Log Sensitive Data Scrubbing and Scanning on Datadog

DataDog's comprehensive data protection and privacy features for log management
Table of Contents
Introduction
In today's digital landscape, data security and privacy have become paramount concerns for businesses and individuals alike. With the increasing reliance on cloud-based services and the need to monitor and analyze application logs, it is crucial to ensure that sensitive data remains protected. Datadog offers robust features to help organizations track and analyze their logs effectively. However, it is equally important to understand how to hide sensitive data from logs on Datadog to prevent unauthorized access and potential data breaches. In this blog post, we will explore various techniques and best practices to safeguard sensitive information within your logs while benefiting from the powerful capabilities of Datadog. By implementing these strategies, you can maintain data privacy, comply with regulations, and build customer trust.
Configuring Log Collection to achieve sensitive data scrubbing
As an example, you may hide the IP address from the log entries by adding the following config to the DataDog agent with log collection enabled. We are using a python app and create a file conf.yaml in the conf.d/python.d/ directory with the following content:

DataDog agent configuration showing log processing rules for IP address scrubbing

DataDog Agent Manager interface for configuring log collection and processing rules
Restart the agent to pick up the new settings, then check the logs collected on DataDog:

DataDog logs dashboard showing successful IP address masking with [IP REDACTED]
You can see that the IP addresses are hidden on the logs collected on Datadog.
Sensitive Data Scanner on Datadog: Protecting Your Logs
Another feature offered by Datadog to help safeguard sensitive data within logs is the Sensitive Data Scanner. This powerful tool allows you to automatically scan your logs for specific patterns or keywords that may indicate the presence of sensitive information such as credit card numbers, social security numbers, or personal identification information.
The Sensitive Data Scanner works by leveraging regular expressions and predefined patterns to identify and flag any potential matches within your log data. By configuring the scanner to search for specific patterns, you can ensure that sensitive data is promptly detected and appropriately handled.
To use a sensitive data scanner
- Go to the Sensitive Data Scanner page and click on Add a scanning group
- Create scanning rule

DataDog Sensitive Data Scanner rule creation interface with library rules
Scanning rules are used to identify specific sensitive information within the data. In a scanning group, you can either choose from pre-existing scanning rules in Datadog's Scanning Rule Library or create your own rules using custom regex patterns for scanning.

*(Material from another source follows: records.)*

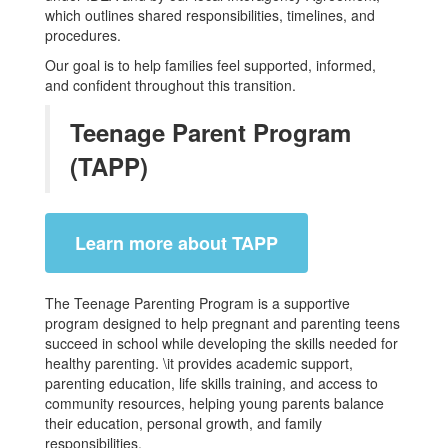
which outlines shared responsibilities, timelines, and
procedures.
Our goal is to help families feel supported, informed,
and confident throughout this transition.
Teenage Parent Program
(TAPP)
Learn more about TAPP
The Teenage Parenting Program is a supportive
program designed to help pregnant and parenting teens
succeed in school while developing the skills needed for
healthy parenting. \it provides academic support,
parenting education, life skills training, and access to
community resources, helping young parents balance
their education, personal growth, and family
responsibilities.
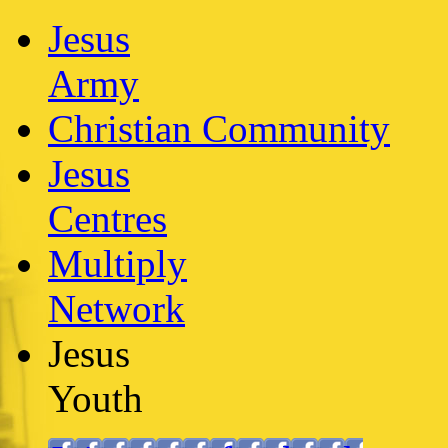
Jesus
Army
Christian Community
Jesus
Centres
Multiply
Network
Jesus
Youth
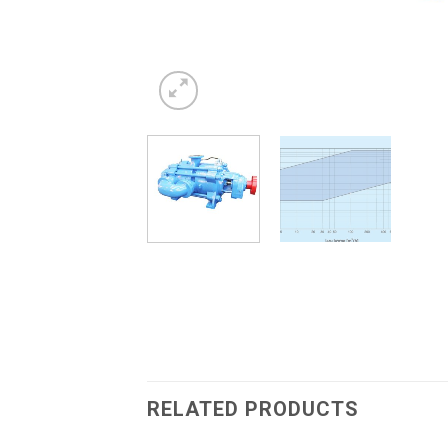
RELATED PRODUCTS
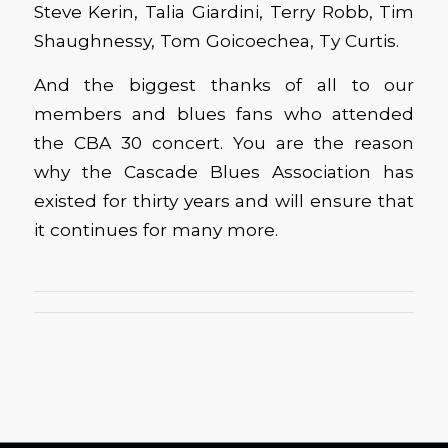
Steve Kerin, Talia Giardini, Terry Robb, Tim
Shaughnessy, Tom Goicoechea, Ty Curtis.
And the biggest thanks of all to our
members and blues fans who attended
the CBA 30 concert. You are the reason
why the Cascade Blues Association has
existed for thirty years and will ensure that
it continues for many more.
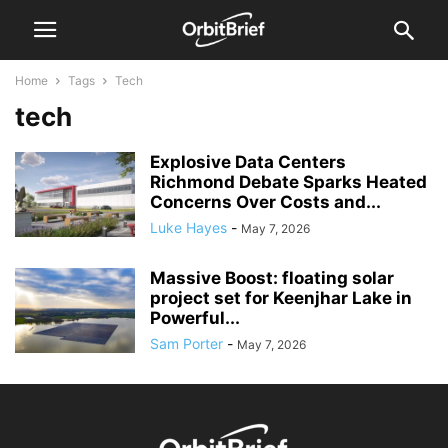
Home
Tags
Tech
tech
Explosive Data Centers
Richmond Debate Sparks Heated
Concerns Over Costs and...
Luke Hayes
-
May 7, 2026
Massive Boost: floating solar
project set for Keenjhar Lake in
Powerful...
Sam Porter
-
May 7, 2026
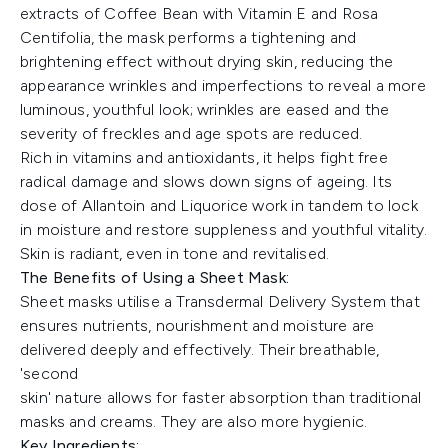
extracts of Coffee Bean with Vitamin E and Rosa
Centifolia, the mask performs a tightening and
brightening effect without drying skin, reducing the
appearance wrinkles and imperfections to reveal a more
luminous, youthful look; wrinkles are eased and the
severity of freckles and age spots are reduced.
Rich in vitamins and antioxidants, it helps fight free
radical damage and slows down signs of ageing. Its
dose of Allantoin and Liquorice work in tandem to lock
in moisture and restore suppleness and youthful vitality.
Skin is radiant, even in tone and revitalised.
The Benefits of Using a Sheet Mask:
Sheet masks utilise a Transdermal Delivery System that
ensures nutrients, nourishment and moisture are
delivered deeply and effectively. Their breathable,
'second
skin' nature allows for faster absorption than traditional
masks and creams. They are also more hygienic.
Key Ingredients:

DataDog Sensitive Data Scanner interface with scanning groups and rule library
View out-of-the-box Sensitive Data Scanner Overview Dashboard:

DataDog Sensitive Data Scanner dashboard showing comprehensive overview
Conclusion
In conclusion, implementing log-sensitive data scrubbing and scanning on Datadog is a crucial step toward ensuring data privacy and security. By defining scanning rules and utilizing custom regex patterns, you can effectively identify and protect sensitive information within your logs. With the flexibility and power of Datadog's Scanning Rule Library, you have the tools necessary to safeguard your data and maintain compliance with privacy regulations. Start implementing these practices today to enhance your data protection strategy and gain peace of mind.
Further Readings
- https://docs.datadoghq.com/agent/logs/advanced_log_collection/?tab=configurationfile#scrub-sensitive-data-from-your-logs
- https://www.datadoghq.com/product/sensitive-data-scanner/
About Vsceptre
At Vsceptre, we connect people with technology. Our team of security and observability experts helps organizations implement comprehensive data protection solutions and maintain compliance with data privacy regulations.
Contact our specialist at charliemok@vsceptre.com to arrange a free one-on-one consultation session.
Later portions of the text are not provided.